> _DATASET EXTRACT_:

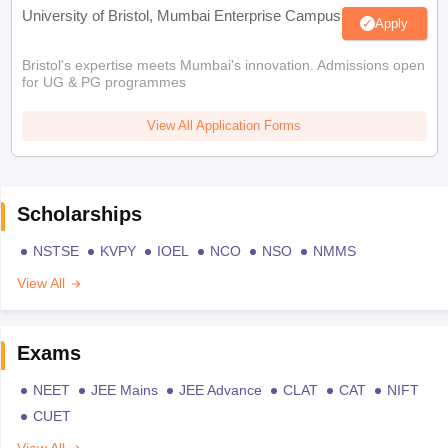
University of Bristol, Mumbai Enterprise Campus
Apply
Bristol's expertise meets Mumbai's innovation. Admissions open
for UG & PG programmes
View All Application Forms
Scholarships
NSTSE
KVPY
IOEL
NCO
NSO
NMMS
View All
Exams
NEET
JEE Mains
JEE Advance
CLAT
CAT
NIFT
CUET
View All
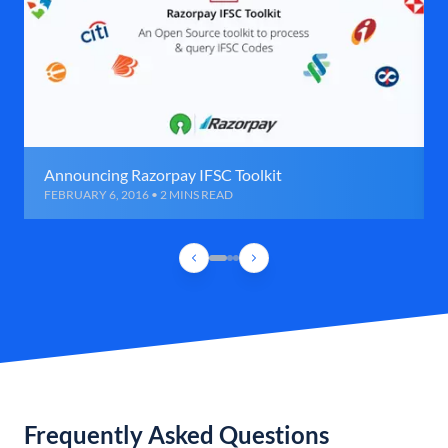
Announcing Razorpay IFSC Toolkit
FEBRUARY 6, 2016 • 2 MINS READ
Frequently Asked Questions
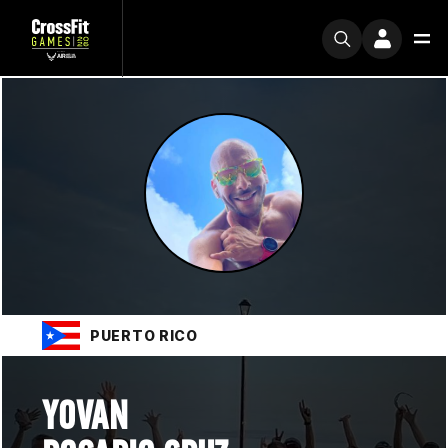
PUERTO RICO
YOVAN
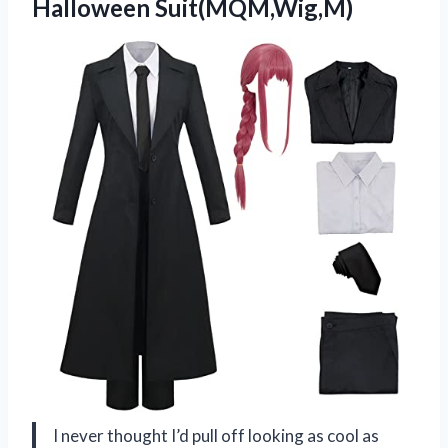
Halloween Suit(MQM,Wig,M)
I never thought I’d pull off looking as cool as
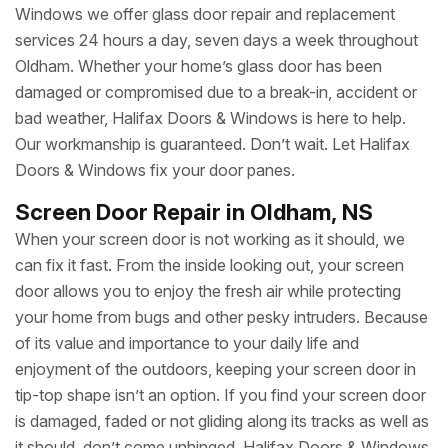
Windows we offer glass door repair and replacement
services 24 hours a day, seven days a week throughout
Oldham. Whether your home’s glass door has been
damaged or compromised due to a break-in, accident or
bad weather, Halifax Doors & Windows is here to help.
Our workmanship is guaranteed. Don’t wait. Let Halifax
Doors & Windows fix your door panes.
Screen Door Repair in Oldham, NS
When your screen door is not working as it should, we
can fix it fast. From the inside looking out, your screen
door allows you to enjoy the fresh air while protecting
your home from bugs and other pesky intruders. Because
of its value and importance to your daily life and
enjoyment of the outdoors, keeping your screen door in
tip-top shape isn’t an option. If you find your screen door
is damaged, faded or not gliding along its tracks as well as
it should, don’t come unhinged. Halifax Doors & Windows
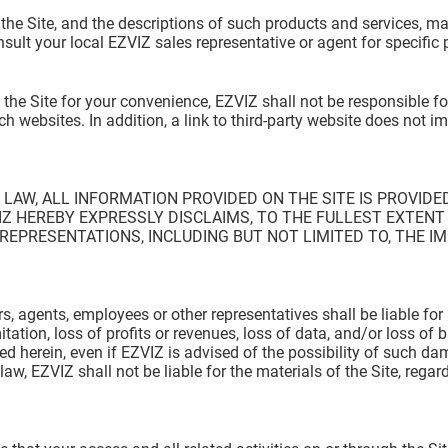
 the Site, and the descriptions of such products and services, m
nsult your local EZVIZ sales representative or agent for specific
 the Site for your convenience, EZVIZ shall not be responsible 
h websites. In addition, a link to third-party website does not i
AW, ALL INFORMATION PROVIDED ON THE SITE IS PROVIDED
Z HEREBY EXPRESSLY DISCLAIMS, TO THE FULLEST EXTENT 
EPRESENTATIONS, INCLUDING BUT NOT LIMITED TO, THE IM
ors, agents, employees or other representatives shall be liable for 
tion, loss of profits or revenues, loss of data, and/or loss of b
ined herein, even if EZVIZ is advised of the possibility of such 
w, EZVIZ shall not be liable for the materials of the Site, regardl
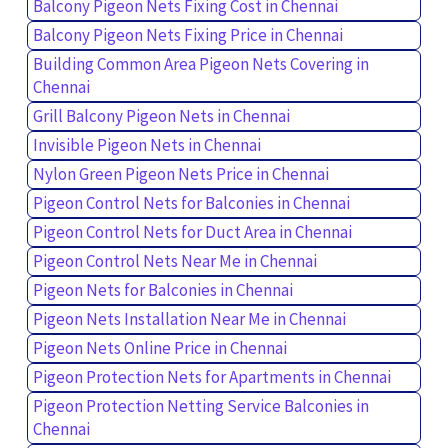
Balcony Pigeon Nets Fixing Cost in Chennai
Balcony Pigeon Nets Fixing Price in Chennai
Building Common Area Pigeon Nets Covering in
Chennai
Grill Balcony Pigeon Nets in Chennai
Invisible Pigeon Nets in Chennai
Nylon Green Pigeon Nets Price in Chennai
Pigeon Control Nets for Balconies in Chennai
Pigeon Control Nets for Duct Area in Chennai
Pigeon Control Nets Near Me in Chennai
Pigeon Nets for Balconies in Chennai
Pigeon Nets Installation Near Me in Chennai
Pigeon Nets Online Price in Chennai
Pigeon Protection Nets for Apartments in Chennai
Pigeon Protection Netting Service Balconies in
Chennai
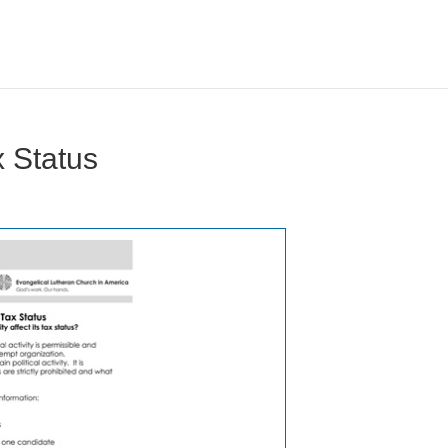
x Status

> _WHAT IS NEEDED_:
Reproduce each line in the listing above that mentions the string "your".

> _SOLVED PROBLEM_:
Oldham. Whether your home’s glass door has been
Doors & Windows fix your door panes.
When your screen door is not working as it should, we
can fix it fast. From the inside looking out, your screen
your home from bugs and other pesky intruders. Because
of its value and importance to your daily life and
enjoyment of the outdoors, keeping your screen door in
tip-top shape isn’t an option. If you find your screen door
nsult your local EZVIZ sales representative or agent for specific
 the Site for your convenience, EZVIZ shall not be responsible 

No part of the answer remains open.